Which lines of the entries hold the string "arrow"? Copy each one.
DATA FOR PROCESSING Block Start
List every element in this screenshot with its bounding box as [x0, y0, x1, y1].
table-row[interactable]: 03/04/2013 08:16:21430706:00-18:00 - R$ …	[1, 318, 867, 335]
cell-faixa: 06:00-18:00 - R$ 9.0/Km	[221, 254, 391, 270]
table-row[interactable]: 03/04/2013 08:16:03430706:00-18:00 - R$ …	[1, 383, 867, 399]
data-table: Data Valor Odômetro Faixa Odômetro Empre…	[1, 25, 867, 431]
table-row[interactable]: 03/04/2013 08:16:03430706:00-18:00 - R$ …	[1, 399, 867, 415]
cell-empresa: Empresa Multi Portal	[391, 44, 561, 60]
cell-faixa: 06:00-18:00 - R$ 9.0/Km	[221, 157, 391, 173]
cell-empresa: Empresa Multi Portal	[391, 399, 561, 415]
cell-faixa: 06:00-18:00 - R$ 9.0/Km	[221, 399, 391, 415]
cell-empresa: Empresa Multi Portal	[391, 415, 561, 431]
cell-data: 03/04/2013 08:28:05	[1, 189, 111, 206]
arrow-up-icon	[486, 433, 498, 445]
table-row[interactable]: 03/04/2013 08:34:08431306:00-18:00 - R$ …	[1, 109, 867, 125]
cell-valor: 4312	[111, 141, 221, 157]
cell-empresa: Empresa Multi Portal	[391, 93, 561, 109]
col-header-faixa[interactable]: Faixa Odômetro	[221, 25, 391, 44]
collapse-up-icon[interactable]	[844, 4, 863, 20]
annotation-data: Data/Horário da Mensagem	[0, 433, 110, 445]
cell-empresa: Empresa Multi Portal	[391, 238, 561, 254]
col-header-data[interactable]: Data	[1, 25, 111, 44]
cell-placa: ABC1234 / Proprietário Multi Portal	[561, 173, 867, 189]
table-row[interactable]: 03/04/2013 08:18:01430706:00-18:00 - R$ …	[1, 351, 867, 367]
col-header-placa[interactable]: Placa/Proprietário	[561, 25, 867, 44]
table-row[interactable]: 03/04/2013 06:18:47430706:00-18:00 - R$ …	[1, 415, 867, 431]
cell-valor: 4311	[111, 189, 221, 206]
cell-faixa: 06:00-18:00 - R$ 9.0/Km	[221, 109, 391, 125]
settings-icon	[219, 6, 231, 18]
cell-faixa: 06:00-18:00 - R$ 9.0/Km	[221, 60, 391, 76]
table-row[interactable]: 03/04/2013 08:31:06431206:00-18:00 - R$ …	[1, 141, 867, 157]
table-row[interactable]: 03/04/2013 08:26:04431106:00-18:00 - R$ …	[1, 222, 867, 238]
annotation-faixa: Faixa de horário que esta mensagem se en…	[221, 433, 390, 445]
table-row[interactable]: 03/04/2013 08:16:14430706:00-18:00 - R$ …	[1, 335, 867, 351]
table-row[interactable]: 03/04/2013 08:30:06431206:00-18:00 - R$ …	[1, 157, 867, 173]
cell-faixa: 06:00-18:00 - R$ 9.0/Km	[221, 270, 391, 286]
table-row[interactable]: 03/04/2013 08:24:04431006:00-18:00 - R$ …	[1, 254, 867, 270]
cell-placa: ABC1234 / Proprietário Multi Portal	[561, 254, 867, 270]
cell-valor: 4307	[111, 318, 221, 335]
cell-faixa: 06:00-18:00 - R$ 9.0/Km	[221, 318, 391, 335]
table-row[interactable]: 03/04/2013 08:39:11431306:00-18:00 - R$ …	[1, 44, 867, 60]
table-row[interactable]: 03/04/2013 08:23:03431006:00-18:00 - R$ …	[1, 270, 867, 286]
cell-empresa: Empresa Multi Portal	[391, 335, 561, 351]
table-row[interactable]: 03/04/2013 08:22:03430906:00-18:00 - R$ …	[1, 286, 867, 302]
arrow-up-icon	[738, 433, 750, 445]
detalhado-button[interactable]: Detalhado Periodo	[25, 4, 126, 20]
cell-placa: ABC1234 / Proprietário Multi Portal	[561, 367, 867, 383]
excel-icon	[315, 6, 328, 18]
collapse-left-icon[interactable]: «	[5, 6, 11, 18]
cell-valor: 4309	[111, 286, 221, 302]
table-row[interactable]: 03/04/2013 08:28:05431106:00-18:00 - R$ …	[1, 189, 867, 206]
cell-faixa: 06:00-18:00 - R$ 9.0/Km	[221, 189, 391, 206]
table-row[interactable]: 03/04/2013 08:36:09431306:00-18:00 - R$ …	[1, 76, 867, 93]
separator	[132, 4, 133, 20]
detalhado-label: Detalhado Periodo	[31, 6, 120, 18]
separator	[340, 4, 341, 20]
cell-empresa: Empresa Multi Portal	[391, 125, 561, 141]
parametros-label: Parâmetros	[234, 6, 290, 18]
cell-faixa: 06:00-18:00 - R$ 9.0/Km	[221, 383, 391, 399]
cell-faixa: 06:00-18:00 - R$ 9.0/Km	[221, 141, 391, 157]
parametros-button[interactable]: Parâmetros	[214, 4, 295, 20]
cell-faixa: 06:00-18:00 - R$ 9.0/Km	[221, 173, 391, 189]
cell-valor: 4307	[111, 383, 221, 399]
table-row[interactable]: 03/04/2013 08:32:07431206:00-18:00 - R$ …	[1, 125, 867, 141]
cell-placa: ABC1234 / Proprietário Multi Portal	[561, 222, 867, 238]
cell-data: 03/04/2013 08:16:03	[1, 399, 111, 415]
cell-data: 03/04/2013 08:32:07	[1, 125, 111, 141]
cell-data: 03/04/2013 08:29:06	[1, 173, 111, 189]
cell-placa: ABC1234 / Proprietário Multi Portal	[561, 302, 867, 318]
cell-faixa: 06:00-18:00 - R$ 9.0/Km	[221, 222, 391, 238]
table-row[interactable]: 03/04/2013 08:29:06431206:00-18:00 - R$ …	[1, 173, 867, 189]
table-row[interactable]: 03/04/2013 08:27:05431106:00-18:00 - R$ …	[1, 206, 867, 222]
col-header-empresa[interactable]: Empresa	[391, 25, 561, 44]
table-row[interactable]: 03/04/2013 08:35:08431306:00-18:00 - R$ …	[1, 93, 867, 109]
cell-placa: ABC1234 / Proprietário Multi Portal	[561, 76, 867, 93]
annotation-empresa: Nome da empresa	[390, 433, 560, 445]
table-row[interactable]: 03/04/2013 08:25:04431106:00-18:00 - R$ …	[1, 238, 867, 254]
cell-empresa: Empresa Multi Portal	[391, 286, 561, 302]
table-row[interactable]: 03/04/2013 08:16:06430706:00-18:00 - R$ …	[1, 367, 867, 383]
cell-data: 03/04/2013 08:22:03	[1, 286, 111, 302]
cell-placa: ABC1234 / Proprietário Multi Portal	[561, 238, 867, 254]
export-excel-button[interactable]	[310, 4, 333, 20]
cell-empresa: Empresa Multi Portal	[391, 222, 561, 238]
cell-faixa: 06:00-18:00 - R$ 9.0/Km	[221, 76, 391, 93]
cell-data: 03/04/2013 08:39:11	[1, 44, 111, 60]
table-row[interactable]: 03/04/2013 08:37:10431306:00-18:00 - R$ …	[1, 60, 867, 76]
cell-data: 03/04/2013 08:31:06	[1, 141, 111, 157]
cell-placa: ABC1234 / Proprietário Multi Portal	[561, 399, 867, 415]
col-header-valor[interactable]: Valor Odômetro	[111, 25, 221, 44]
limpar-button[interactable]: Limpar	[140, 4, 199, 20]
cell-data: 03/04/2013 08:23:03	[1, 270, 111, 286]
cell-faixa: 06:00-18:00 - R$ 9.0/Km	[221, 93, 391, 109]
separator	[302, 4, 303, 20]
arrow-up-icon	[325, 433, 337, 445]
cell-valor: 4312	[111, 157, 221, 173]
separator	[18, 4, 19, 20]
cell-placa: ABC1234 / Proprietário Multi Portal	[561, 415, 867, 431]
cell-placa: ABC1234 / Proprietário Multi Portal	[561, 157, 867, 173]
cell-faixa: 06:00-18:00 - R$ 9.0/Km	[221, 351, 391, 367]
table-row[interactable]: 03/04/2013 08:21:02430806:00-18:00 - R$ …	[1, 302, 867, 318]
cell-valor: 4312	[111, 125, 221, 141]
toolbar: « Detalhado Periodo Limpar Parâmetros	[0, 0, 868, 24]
DATA FOR PROCESSING Block End
- RESPONSE BELOW -
arrow-up-icon	[486, 433, 498, 445]
arrow-up-icon	[738, 433, 750, 445]
arrow-up-icon	[325, 433, 337, 445]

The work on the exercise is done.